報告64 教師の持つ第六感について
【1】
私は、1500m走に出場するために、入場門に整列していた。ここでも、他クラスの生徒がざわついている。
「北沢って、4月の時に1500mビリだったよな?何で出場してるんだ?」
他クラスのある生徒は、そう呟いていた。確かに4月の段階で、1500mどころか全ての競技の成績が散々だった事は事実である。だが、彼らは知らない。私の体力不足は単純に大人だった頃の生活習慣によるものであったこと。そして、その課題はすでに解決済みである事に。確か私の自己ベストは、5分程度と言ったところだ。飛び抜けて優れているわけでは無いが、中学生相手であれば、上位に食い込むには十分な成績だ。彼らの度肝を抜いてやろう。
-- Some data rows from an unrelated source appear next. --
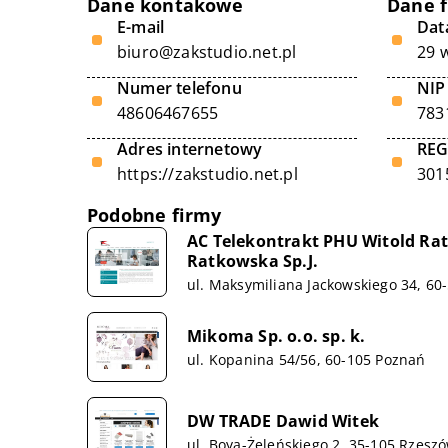
Dane kontakowe
Dane 
E-mail
Data
biuro@zakstudio.net.pl
29 
Numer telefonu
NIP
48606467655
783
Adres internetowy
RE
https://zakstudio.net.pl
301
Podobne firmy
AC Telekontrakt PHU Witold Ra
Ratkowska Sp.J.
ul. Maksymiliana Jackowskiego 34, 60
Mikoma Sp. o.o. sp. k.
ul. Kopanina 54/56, 60-105 Poznań
DW TRADE Dawid Witek
ul. Boya-Żeleńskiego 2, 35-105 Rzesz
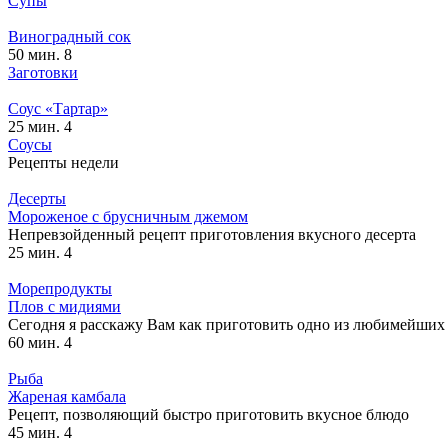
Супы
Виноградный сок
50 мин.
8
Заготовки
Соус «Тартар»
25 мин.
4
Соусы
Рецепты недели
Десерты
Мороженое с брусничным джемом
Непревзойденный рецепт приготовления вкусного десерта
25 мин.
4
Морепродукты
Плов с мидиями
Сегодня я расскажу Вам как приготовить одно из любимейших
60 мин.
4
Рыба
Жареная камбала
Рецепт, позволяющий быстро приготовить вкусное блюдо
45 мин.
4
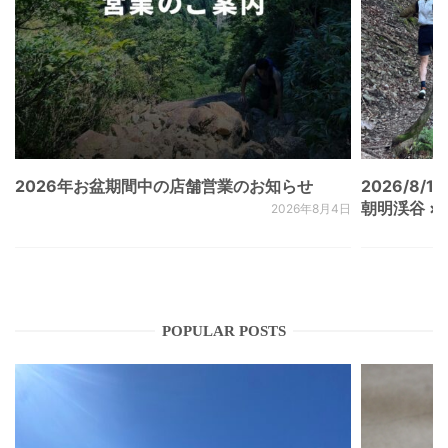
2026年お盆期間中の店舗営業のお知らせ
2026/8/15
朝明渓谷 × N
2026年8月4日
POPULAR POSTS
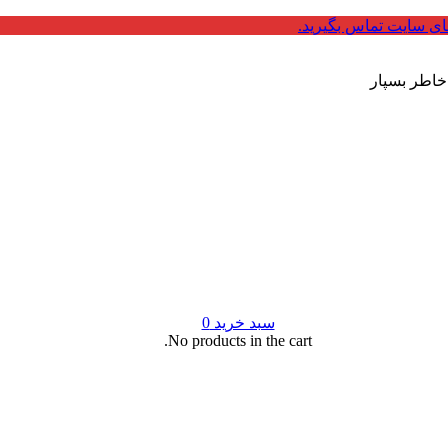
ای سایت تماس بگیرید.
 خاطر بسپار
سبد خرید
0
No products in the cart.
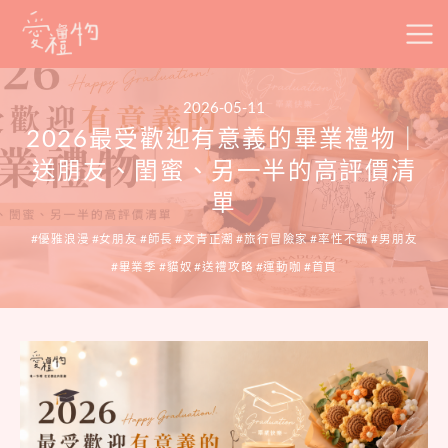
Skip
to
content
2026-05-11
2026最受歡迎有意義的畢業禮物｜
送朋友、閨蜜、另一半的高評價清
單
優雅浪漫
女朋友
師長
文青正潮
旅行冒險家
率性不羈
男朋友
畢業季
貓奴
送禮攻略
運動咖
首頁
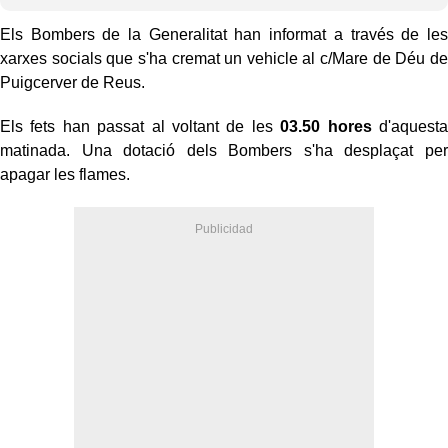
Els Bombers de la Generalitat han informat a través de les
xarxes socials que s'ha cremat un vehicle al c/Mare de Déu de
Puigcerver de Reus.
Els fets han passat al voltant de les
03.50 hores
d'aquesta
matinada. Una dotació dels Bombers s'ha desplaçat per
apagar les flames.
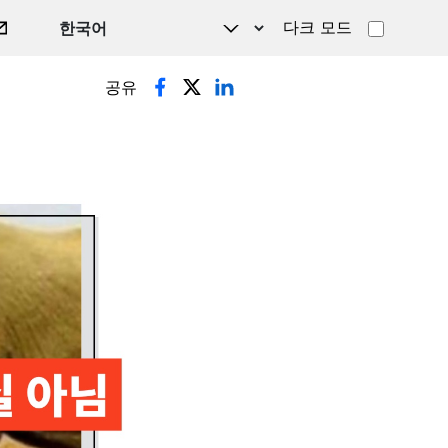
다크 모드
공유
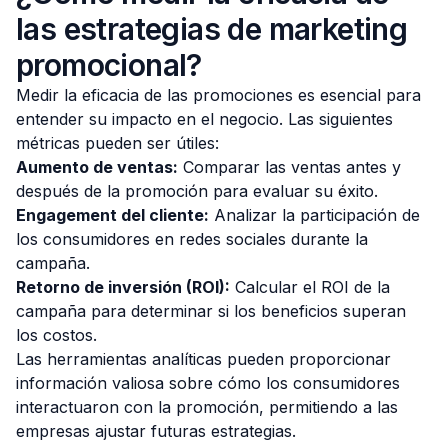
las estrategias de marketing
promocional?
Medir la eficacia de las promociones es esencial para
entender su impacto en el negocio. Las siguientes
métricas pueden ser útiles:
Aumento de ventas:
Comparar las ventas antes y
después de la promoción para evaluar su éxito.
Engagement del cliente:
Analizar la participación de
los consumidores en redes sociales durante la
campaña.
Retorno de inversión (ROI):
Calcular el ROI de la
campaña para determinar si los beneficios superan
los costos.
Las herramientas analíticas pueden proporcionar
información valiosa sobre cómo los consumidores
interactuaron con la promoción, permitiendo a las
empresas ajustar futuras estrategias.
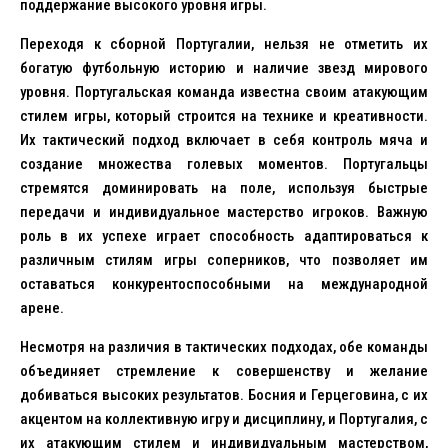
поддержание высокого уровня игры.
Переходя к сборной Португалии, нельзя не отметить их
богатую футбольную историю и наличие звезд мирового
уровня. Португальская команда известна своим атакующим
стилем игры, который строится на технике и креативности.
Их тактический подход включает в себя контроль мяча и
создание множества голевых моментов. Португальцы
стремятся доминировать на поле, используя быстрые
передачи и индивидуальное мастерство игроков. Важную
роль в их успехе играет способность адаптироваться к
различным стилям игры соперников, что позволяет им
оставаться конкурентоспособными на международной
арене.
Несмотря на различия в тактических подходах, обе команды
объединяет стремление к совершенству и желание
добиваться высоких результатов. Босния и Герцеговина, с их
акцентом на коллективную игру и дисциплину, и Португалия, с
их атакующим стилем и индивидуальным мастерством,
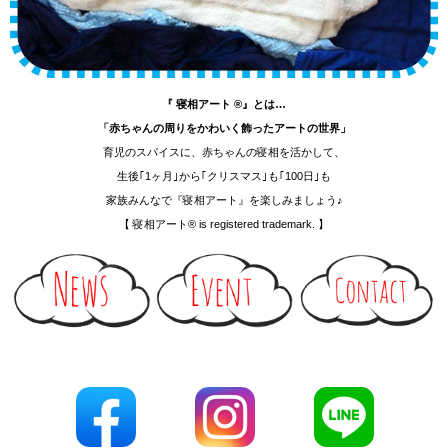
『 寝相アート ®』とは…
「赤ちゃんの周りをかわいく飾ったアートの世界」
育児のスパイスに、赤ちゃんの寝相を活かして、
生後｢1ヶ月｣から｢クリスマス｣も｢100日｣も
家族みんなで『寝相アート』を楽しみましょう♪
【 寝相アート® is registered trademark. 】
「続いては、男子1500m走です。選手の皆さん頑張って下さい。」
いよいよ入場だ。1500m走は、出場選手が一斉にスタートする。私は周りを見渡し、対戦相手を確認する。やはり何名か手強そうな相手もいる、一位は厳しそうだ。ひとまずは、3位以内を目標に走るとしよう。次にコース全体に目をやった。周囲には応援している生徒や、保護者がひしめいている。その中に見慣れた人物を発見した。弟の永だ。彼はこっちを見て手を振っている。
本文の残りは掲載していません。